Thursday, February 18, 2016

Karl Rove is wrong about Donald Trump 2003 view on Iraq

Rove uses his regular Thursday slot in the Wall Street Journal to tackle Trump's repeated statements that he was against the 2003 invasion of Iraq. Here's part of Rove's argument --

Then on March 25, 2003, in an interview after the Oscars, he called the war “a mess” and said: “If they keep fighting it the way they did today, they’re going to have a real problem.” The key to understanding his statement is the phrase “the way they did today.” Mr. Trump had clearly heard about that day’s bloody, confused fighting in the battle for Nasiriyah, which ended a few days later with a complete U.S. victory.

Now here's a description of people actually involved in the battle of Nasiriyah --

The Iraqi fighters consisted of the notorious Saddam Fedayeen, Al Quds, and Republican Guard Special Forces, as well as Iraqi regular army soldiers. An assault amphibious vehicle (AAV) company reinforced the battalion, thus every rifle company was mechanized. A reserve tank company also augmented the force and was utilized in the team mech and team tank task organization. The battalion was essentially road bound due to the consistently unreliable off-road terrain in the region. The first enemy fires were indicative of what was to come. Most of the enemy fighters were wearing civilian attire. They were employing mortars and machineguns from the roofs of mud huts in close proximity to civilians.

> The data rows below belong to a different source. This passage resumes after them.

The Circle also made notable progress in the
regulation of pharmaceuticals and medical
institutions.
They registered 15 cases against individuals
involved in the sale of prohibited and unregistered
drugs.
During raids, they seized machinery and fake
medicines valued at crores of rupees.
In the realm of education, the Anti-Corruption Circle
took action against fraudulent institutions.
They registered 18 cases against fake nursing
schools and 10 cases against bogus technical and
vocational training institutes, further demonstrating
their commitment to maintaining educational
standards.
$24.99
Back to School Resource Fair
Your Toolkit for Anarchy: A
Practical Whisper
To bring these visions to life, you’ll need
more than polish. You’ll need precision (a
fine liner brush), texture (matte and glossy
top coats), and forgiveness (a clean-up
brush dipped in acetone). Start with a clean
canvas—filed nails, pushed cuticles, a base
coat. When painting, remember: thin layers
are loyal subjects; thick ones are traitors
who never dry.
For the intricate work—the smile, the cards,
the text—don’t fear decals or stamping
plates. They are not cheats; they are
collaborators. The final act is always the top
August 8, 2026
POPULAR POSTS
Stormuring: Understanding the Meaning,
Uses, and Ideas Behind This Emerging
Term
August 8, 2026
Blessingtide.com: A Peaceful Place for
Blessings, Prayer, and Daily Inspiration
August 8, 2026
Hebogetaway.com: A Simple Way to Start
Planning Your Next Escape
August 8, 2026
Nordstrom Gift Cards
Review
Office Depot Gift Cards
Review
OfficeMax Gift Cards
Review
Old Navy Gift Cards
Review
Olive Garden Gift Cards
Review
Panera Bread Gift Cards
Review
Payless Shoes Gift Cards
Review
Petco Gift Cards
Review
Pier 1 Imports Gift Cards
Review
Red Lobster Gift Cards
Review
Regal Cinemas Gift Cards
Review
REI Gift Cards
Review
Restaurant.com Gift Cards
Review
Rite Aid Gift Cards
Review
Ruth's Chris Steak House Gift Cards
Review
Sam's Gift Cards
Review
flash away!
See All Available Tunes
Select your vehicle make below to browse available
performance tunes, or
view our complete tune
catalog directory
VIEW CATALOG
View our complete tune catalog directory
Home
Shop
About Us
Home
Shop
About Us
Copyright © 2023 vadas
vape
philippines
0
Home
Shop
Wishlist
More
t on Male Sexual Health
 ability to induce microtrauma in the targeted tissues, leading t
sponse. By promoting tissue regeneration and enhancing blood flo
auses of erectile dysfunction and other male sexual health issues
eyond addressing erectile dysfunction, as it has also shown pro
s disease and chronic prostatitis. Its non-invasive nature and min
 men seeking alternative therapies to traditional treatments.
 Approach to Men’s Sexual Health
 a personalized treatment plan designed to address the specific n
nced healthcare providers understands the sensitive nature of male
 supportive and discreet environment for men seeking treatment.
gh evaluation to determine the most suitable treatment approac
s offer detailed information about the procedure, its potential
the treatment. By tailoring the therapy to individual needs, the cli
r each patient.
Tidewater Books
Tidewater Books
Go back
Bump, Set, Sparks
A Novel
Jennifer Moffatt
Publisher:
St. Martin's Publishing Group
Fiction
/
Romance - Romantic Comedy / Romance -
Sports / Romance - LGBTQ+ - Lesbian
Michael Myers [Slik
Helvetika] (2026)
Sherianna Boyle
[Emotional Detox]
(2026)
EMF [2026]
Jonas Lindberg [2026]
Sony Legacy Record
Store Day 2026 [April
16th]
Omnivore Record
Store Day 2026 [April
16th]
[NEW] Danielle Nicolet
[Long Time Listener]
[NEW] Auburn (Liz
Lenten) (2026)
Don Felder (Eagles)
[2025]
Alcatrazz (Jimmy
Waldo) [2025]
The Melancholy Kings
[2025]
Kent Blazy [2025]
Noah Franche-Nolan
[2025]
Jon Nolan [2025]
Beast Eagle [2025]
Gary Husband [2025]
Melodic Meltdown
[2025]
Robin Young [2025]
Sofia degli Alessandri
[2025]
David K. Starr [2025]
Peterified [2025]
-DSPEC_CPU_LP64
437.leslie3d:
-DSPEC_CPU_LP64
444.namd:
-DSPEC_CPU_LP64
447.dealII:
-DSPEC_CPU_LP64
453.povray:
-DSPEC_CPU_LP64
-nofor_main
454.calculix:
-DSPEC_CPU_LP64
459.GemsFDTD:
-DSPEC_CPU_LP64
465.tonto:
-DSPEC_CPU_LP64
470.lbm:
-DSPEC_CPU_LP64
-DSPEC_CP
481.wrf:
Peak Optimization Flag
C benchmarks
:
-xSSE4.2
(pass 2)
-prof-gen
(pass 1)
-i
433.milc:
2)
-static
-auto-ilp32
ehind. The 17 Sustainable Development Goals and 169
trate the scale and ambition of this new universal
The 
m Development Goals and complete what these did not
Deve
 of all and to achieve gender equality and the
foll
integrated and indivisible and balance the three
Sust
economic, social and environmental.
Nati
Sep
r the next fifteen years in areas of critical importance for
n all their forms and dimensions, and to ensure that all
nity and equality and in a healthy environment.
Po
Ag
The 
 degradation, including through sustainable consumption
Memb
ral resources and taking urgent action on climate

The battle did indeed end in a victory for US forces (and also uncorked the now long-forgotten Jessica Lynch frenzy) but look again the description of the Iraqi side: an ad hoc coalition of various regime elements, in civilian clothes and settings, and using mortars and guns rather than mechanised forces. In other words, a summary of what the US would be up against for the subsequent 5 years in Iraq.

Trump was right. Although Saddam's conventional defences would soon collapse, the irregular forces found techniques that made "the way they did today" ineffective and extraordinarily costly to the US.